Whether the stock at $780 already reflects this is a separate question, and a legitimate one. The trailing multiples look absurd. The 2028 multiples look reasonable. Everything in between requires faith in execution and the durability of a demand cycle that is, by historical standards, without precedent. There is no margin of safety at this price. There is only a bet on duration, on how long the world’s hunger for electricity continues to exceed the world’s ability to deliver it.
But here is what I keep coming back to: on November 9, 2021, when GE announced its breakup, the energy business was the leftover, the piece the market valued least and understood worst. The analysts who covered GE spent their time on jet engines and MRI machines. The energy business was an afterthought, a legacy, a problem to be managed rather than a franchise to be valued. Four years later, it is the piece that the AI economy cannot function without.

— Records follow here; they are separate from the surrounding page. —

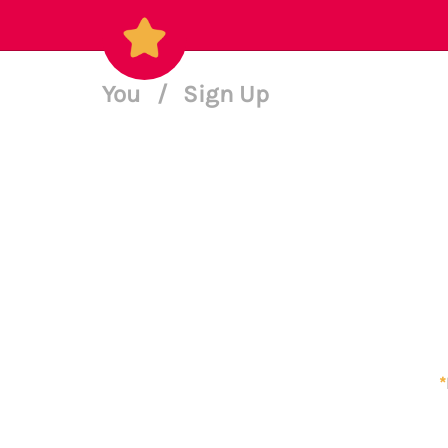
You
/
Sign Up
*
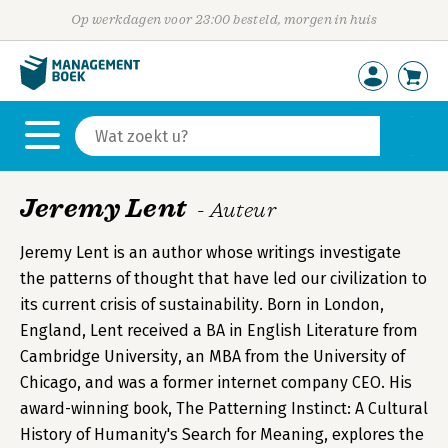
Op werkdagen voor 23:00 besteld, morgen in huis
Jeremy Lent
- Auteur
Jeremy Lent is an author whose writings investigate
the patterns of thought that have led our civilization to
its current crisis of sustainability. Born in London,
England, Lent received a BA in English Literature from
Cambridge University, an MBA from the University of
Chicago, and was a former internet company CEO. His
award-winning book, The Patterning Instinct: A Cultural
History of Humanity's Search for Meaning, explores the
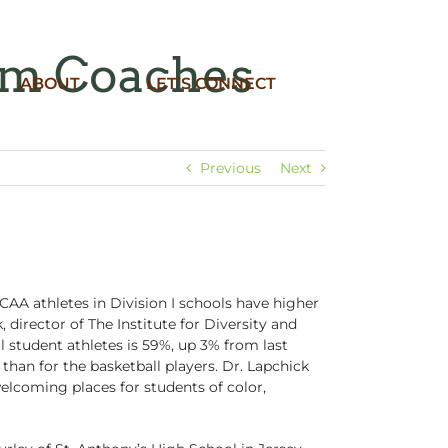
om Coaches
ABOUT
LET’S CONNECT
Previous
Next
AA athletes in Division I schools have higher
director of The Institute for Diversity and
ll student athletes is 59%, up 3% from last
 than for the basketball players. Dr. Lapchick
elcoming places for students of color,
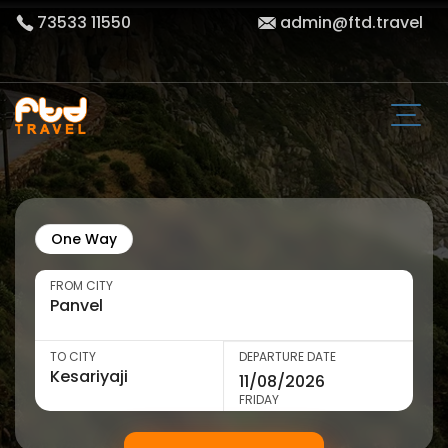
73533 11550
admin@ftd.travel
One Way
FROM CITY
TO CITY
DEPARTURE DATE
FRIDAY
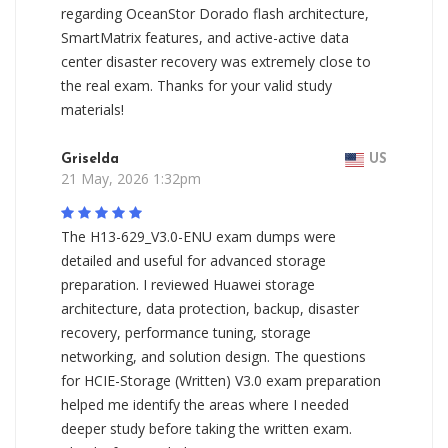
regarding OceanStor Dorado flash architecture,
SmartMatrix features, and active-active data
center disaster recovery was extremely close to
the real exam. Thanks for your valid study
materials!
Griselda
US
21 May, 2026 1:32pm
The H13-629_V3.0-ENU exam dumps were
detailed and useful for advanced storage
preparation. I reviewed Huawei storage
architecture, data protection, backup, disaster
recovery, performance tuning, storage
networking, and solution design. The questions
for HCIE-Storage (Written) V3.0 exam preparation
helped me identify the areas where I needed
deeper study before taking the written exam.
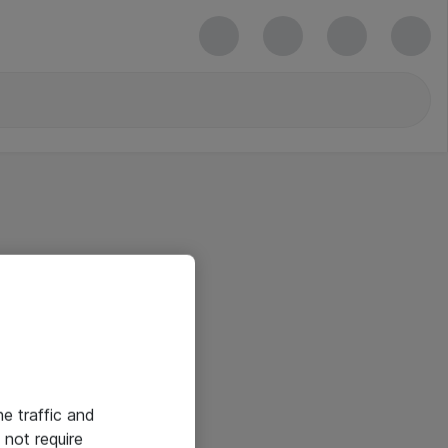
he traffic and
not require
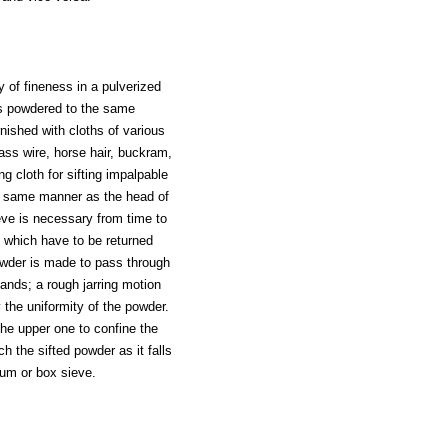
 of fineness in a pulverized
es powdered to the same
nished with cloths of various
rass wire, horse hair, buckram,
ng cloth for sifting impalpable
e same manner as the head of
eve is necessary from time to
, which have to be returned
 powder is made to pass through
ands; a rough jarring motion
 the uniformity of the powder.
the upper one to confine the
h the sifted powder as it falls
rum or box sieve.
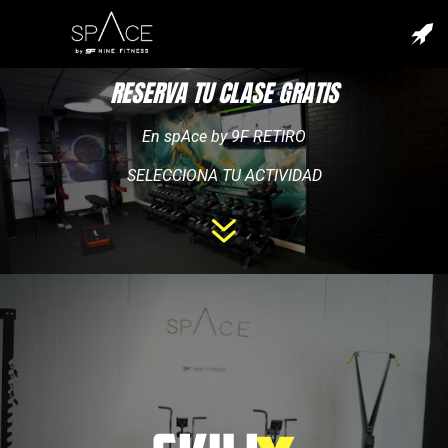
RESERVA TU CLASE GRATIS
En spAce by 9F RETIRO
SELECCIONA TU ACTIVIDAD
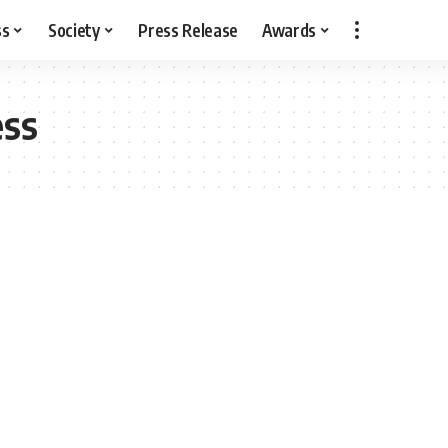
ss
Society
Press Release
Awards
ss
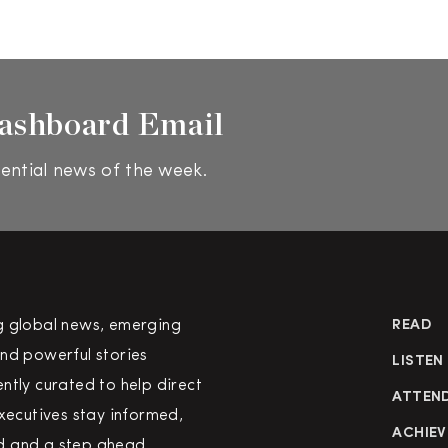
ashboard Email
ential news of the week.
g global news, emerging
READ
nd powerful stories
LISTEN
ntly curated to help direct
ATTEN
executives stay informed,
ACHIEV
 and a step ahead.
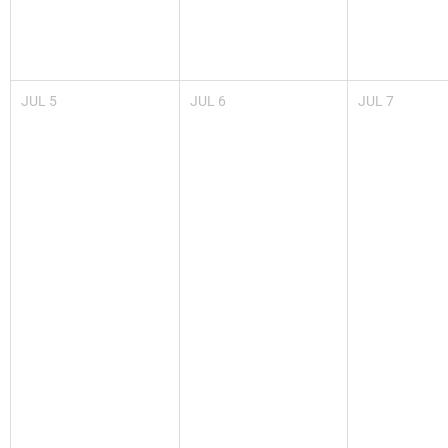
JUL
5
JUL
6
JUL
7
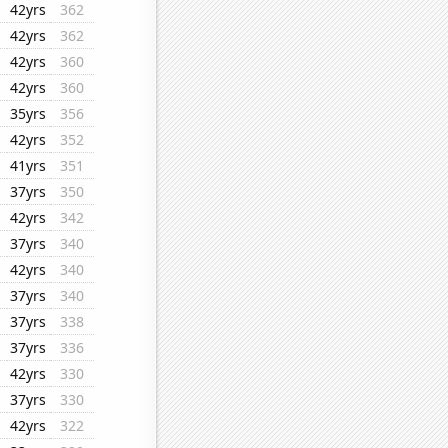
42yrs
362
42yrs
362
42yrs
360
42yrs
360
35yrs
356
42yrs
352
41yrs
351
37yrs
350
42yrs
342
37yrs
340
42yrs
340
37yrs
340
37yrs
338
37yrs
336
42yrs
330
37yrs
330
42yrs
322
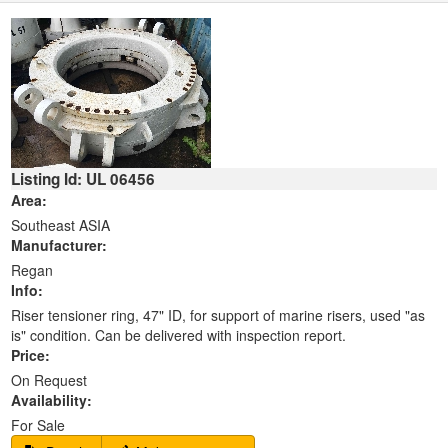
Listing Id: UL 06456
Area:
Southeast ASIA
Manufacturer:
Regan
Info:
Riser tensioner ring, 47" ID, for support of marine risers, used "as
is" condition. Can be delivered with inspection report.
Price:
On Request
Availability:
For Sale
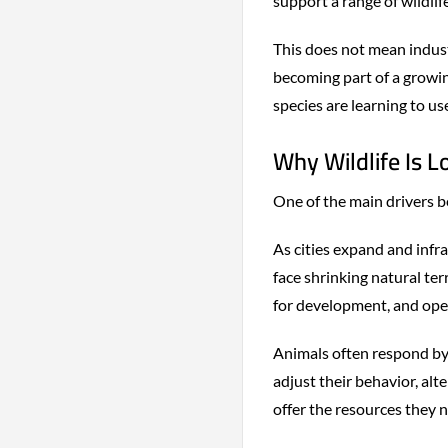
support a range of wildlife
This does not mean industr
becoming part of a grow
species are learning to us
Why Wildlife Is L
One of the main drivers be
As cities expand and infr
face shrinking natural ter
for development, and ope
Animals often respond by
adjust their behavior, al
offer the resources they n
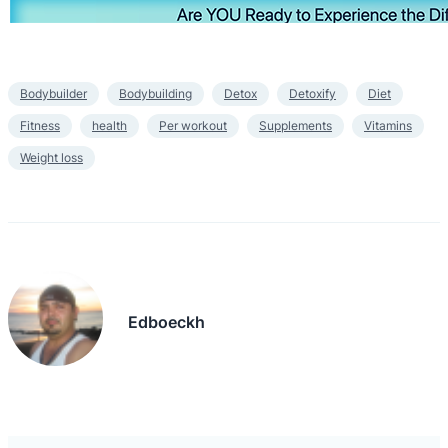
Bodybuilder
Bodybuilding
Detox
Detoxify
Diet
Fitness
health
Per workout
Supplements
Vitamins
Weight loss
Edboeckh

There is a lesson in this that extends beyond one company. The technology industry has spent two decades building a world that runs on software, and then discovered , rather suddenly, that software runs on hardware, and hardware runs on electricity, and electricity runs on turbines and transformers and transmission lines that take years to build and decades to replace. The most important companies in the next phase of the AI buildout may not be the ones writing the models. They may be the ones that were left behind by the last era and inherited, almost by accident, the physical assets that the new era cannot do without.
Sometimes the most important business is the one nobody thinks to value until they need it. By then, the price of urgency has already been set , and the company that sells it gets to name the terms.